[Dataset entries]
· · ·

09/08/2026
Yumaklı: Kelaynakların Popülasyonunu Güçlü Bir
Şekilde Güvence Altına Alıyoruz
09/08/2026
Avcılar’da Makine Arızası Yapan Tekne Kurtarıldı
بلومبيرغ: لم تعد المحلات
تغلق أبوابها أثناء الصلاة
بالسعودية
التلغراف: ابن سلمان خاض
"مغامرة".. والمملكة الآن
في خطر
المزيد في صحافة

· · ·

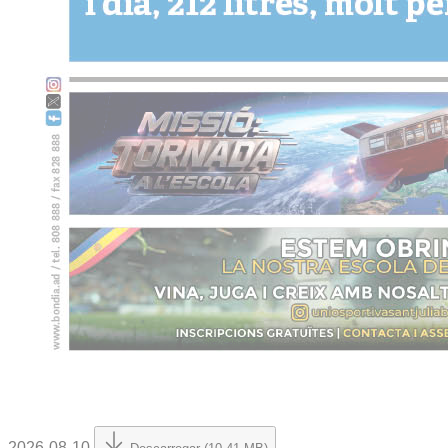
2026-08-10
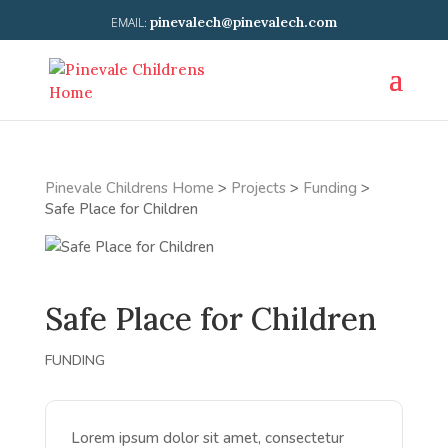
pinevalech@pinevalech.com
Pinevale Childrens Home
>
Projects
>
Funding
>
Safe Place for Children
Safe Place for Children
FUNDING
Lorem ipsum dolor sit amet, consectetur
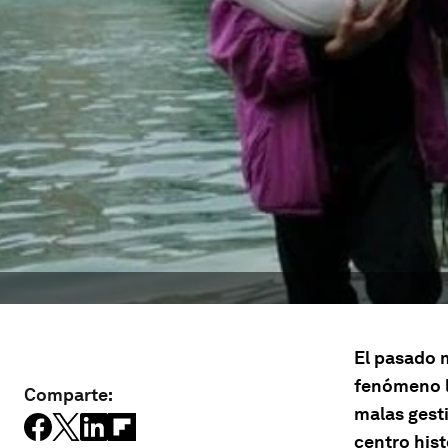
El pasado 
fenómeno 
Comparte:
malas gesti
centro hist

· · ·

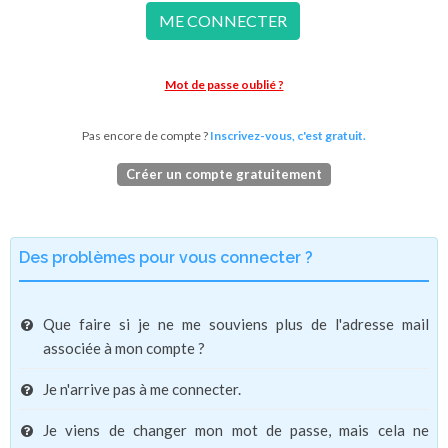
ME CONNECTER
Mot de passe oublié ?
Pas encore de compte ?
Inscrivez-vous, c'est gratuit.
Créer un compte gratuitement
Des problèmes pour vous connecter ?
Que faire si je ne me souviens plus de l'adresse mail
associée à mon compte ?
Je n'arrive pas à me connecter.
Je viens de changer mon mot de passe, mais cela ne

· · ·

BRIEF:
Search the records for the word "vous", then list every line that has it.

SOLUTION TO THIS EXERCISE:
Inscrivez-vous, c'est gratuit.
Des problèmes pour vous connecter ?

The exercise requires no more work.